Specifically, in embodiments of the present invention, according to formulaCalculate second Elements A i the second entropy Es2i, wherein, S2i is the second character string in second element Ai, and Ck2 is in the second character string S2i Word, i takes 1 to p successively, and p is the number of the word in the second character string S2i, and P (Ck2) is word Ck2 in the second character string S2i The probability of appearance.In embodiments of the present invention, all words in the text that second element includes constitute the of the second element Two character strings, the frequency that each word in above-mentioned second character string occurs in second character string is calculated, each word is obtained and exists The probability occurred in second character string, the probability of each word calculated is multiplied with the logarithm of the probability, the institute that will be obtained There is result summation, then take negative, be exactly the second entropy of the second element.Such as:The text included in second element A1 is " modern Its weather is fine, but really terribly cold.", then second element A1 the second character string S21 for " today, weather was fine, but really very It is cold ", second character string S21 includes 10 words altogether, wherein, the probability that " the present " occurs in the second character string S21 is 1/10, " my god " probability that occurs in the second character string S21 is 2/10, the probability that " gas " occurs in the second character string S21 is 1/10, The probability that " fine " occurs in the second character string S21 is 1/10, " but " probability that occurs in the second character string S21 is 1/10, The probability that "Yes" occurs in the second character string S21 is 1/10, and the probability that " true " occurs in the second character string S21 is 1/10, " very " probability occurred in the second character string S21 is 1/10, and the probability that " cold " occurs in the second character string S21 is 1/10, So second element A11 the second entropy Es21 can be calculated according to the following formula:
Es21=- (1/10*log21/10+2/10*log22/10+1/10*log21/10+1/10*log21/10+1/10* log21/10+1/10*log21/10+1/10*log21/10+1/10*log21/10+1/10*log21/10)。

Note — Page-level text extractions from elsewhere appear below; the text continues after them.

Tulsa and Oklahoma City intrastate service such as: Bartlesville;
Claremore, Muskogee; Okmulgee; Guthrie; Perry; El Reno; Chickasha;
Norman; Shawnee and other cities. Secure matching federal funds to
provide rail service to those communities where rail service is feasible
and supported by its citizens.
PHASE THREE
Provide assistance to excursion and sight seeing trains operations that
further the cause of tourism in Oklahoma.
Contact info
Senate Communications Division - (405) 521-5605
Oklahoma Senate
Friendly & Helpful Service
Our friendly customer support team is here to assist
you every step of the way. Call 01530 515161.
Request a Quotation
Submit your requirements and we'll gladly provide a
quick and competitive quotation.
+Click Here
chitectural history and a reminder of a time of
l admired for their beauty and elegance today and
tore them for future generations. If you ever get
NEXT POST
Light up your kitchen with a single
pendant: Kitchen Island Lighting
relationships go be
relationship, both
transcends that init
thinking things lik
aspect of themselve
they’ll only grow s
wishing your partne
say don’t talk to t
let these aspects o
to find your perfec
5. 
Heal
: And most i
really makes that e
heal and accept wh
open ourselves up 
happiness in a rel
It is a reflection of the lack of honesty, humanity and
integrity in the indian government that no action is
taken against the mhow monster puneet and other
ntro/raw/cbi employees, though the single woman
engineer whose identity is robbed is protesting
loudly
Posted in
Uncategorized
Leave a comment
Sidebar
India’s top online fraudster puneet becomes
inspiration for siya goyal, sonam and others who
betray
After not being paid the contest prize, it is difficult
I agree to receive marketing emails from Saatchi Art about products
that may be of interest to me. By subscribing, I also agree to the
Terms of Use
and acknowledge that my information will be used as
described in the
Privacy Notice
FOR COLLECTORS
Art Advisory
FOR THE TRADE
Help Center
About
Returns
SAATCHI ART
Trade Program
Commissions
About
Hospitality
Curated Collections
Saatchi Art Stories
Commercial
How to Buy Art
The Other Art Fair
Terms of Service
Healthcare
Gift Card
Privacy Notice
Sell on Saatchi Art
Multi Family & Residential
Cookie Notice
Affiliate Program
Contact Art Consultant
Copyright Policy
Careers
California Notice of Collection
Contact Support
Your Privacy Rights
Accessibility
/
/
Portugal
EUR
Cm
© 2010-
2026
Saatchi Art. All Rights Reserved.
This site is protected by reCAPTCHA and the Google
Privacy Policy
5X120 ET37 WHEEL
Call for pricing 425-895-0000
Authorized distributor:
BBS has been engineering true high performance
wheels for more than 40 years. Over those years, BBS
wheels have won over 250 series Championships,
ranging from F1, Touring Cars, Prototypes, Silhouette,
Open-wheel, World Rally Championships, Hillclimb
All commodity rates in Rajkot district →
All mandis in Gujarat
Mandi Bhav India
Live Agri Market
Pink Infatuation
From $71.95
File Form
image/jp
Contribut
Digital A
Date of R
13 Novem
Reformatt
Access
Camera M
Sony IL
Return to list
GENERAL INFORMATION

Preferably, in embodiments of the present invention, the first element and first corresponding to the first node in tree structure is extracted Second element corresponding to the father node of node includes:Judge whether the first element corresponding to first node is block element, wherein; In the case of judging that the first element corresponding to first node is block element, the first element and first corresponding to first node is extracted Second element corresponding to the father node of node, that is, judging that the first element corresponding to first node is the situation of block element Under, just extract second element corresponding to the father node of the first element and the first node corresponding to first node.Need to illustrate , when whether judge the first element corresponding to first node is block element, once can only judge a first node pair Answer whether the first element is block element, can also once judge whether element corresponding to multiple first nodes is block element respectively.

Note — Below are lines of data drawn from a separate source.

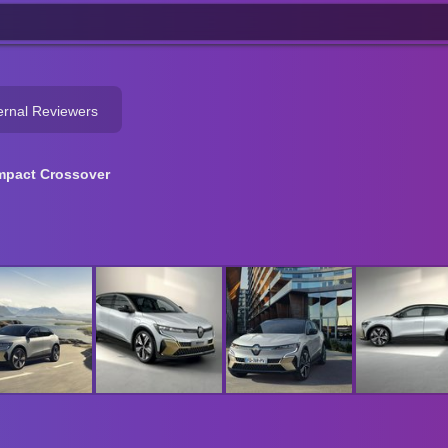
ernal Reviewers
pact Crossover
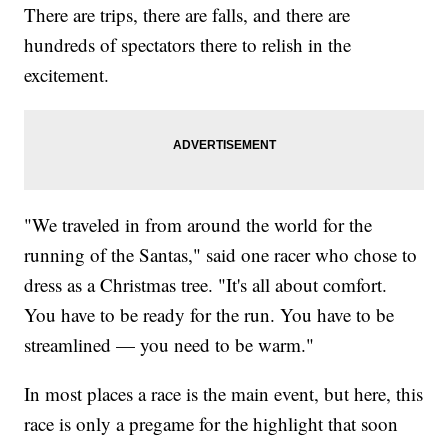
There are trips, there are falls, and there are
hundreds of spectators there to relish in the
excitement.
"We traveled in from around the world for the
running of the Santas," said one racer who chose to
dress as a Christmas tree. "It's all about comfort.
You have to be ready for the run. You have to be
streamlined — you need to be warm."
In most places a race is the main event, but here, this
race is only a pregame for the highlight that soon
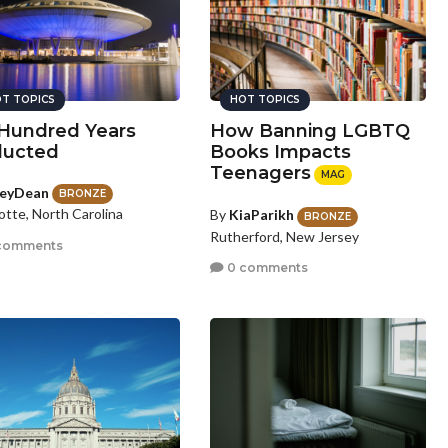
T TOPICS
HOT TOPICS
 Hundred Years
How Banning LGBTQ
ucted
Books Impacts
Teenagers
MAG
eyDean
BRONZE
otte, North Carolina
By
KiaParikh
BRONZE
Rutherford, New Jersey
comments
0 comments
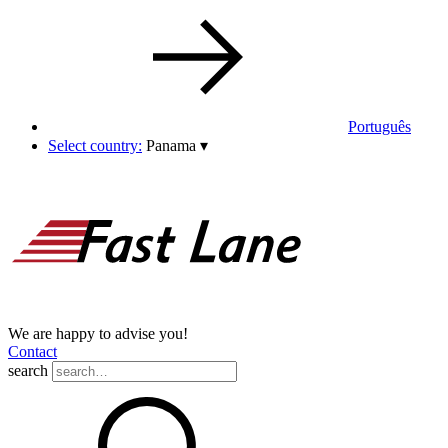
Português
Select country:
Panama
▾
We are happy to advise you!
Contact
search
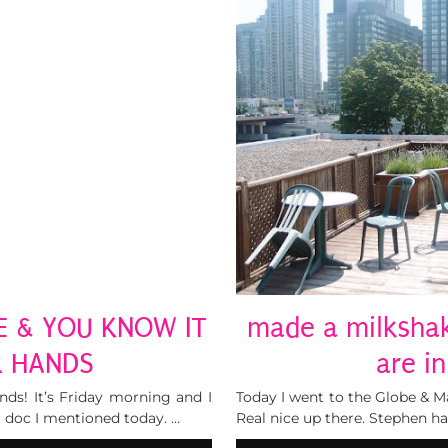
E & YOU KNOW IT
made a milkshak
R HANDS
are i
ends! It’s Friday morning and I
Today I went to the Globe & Mai
 doc I mentioned today. …
Real nice up there. Stephen ha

In embodiments of the present invention, by judging whether the first element of first node is block element, avoid by comprising Content of text is that the first element of non-piece of elements such as " text sources ", " delivering the time " or " author " is extracted, and is reached Further improve the effect of the Text Feature Extraction degree of accuracy of Webpage.
In addition, the context extraction method for the Webpage that the embodiment of the present invention is provided can also be according to showing in Fig. 2 Idiographic flow performs, i.e. Fig. 2 is a kind of stream of the context extraction method of optional Webpage according to embodiments of the present invention Cheng Tu, as shown in Fig. 2 this method includes steps S202 to step S214:
S202:Requested webpage address is sent, wherein, the web page address is web page address corresponding to Webpage to be extracted, The step is specially that the web page address of Webpage to be extracted is sent to server.
S204:The HTML code returned is obtained, specifically, obtains Webpage corresponding to the web page address that server returns HTML code, equivalent to the HTML code of the acquisition Webpage to be extracted in step S102, be not repeated.
S206:Establish dom tree, i.e. establish the tree structure of Webpage, equivalent in step S102 according to HTML generations Code establishes the tree structure of Webpage to be extracted, is not repeated.
S207:Current leaf node is set to first leaf node.
S208:Obtain element corresponding to current leaf node.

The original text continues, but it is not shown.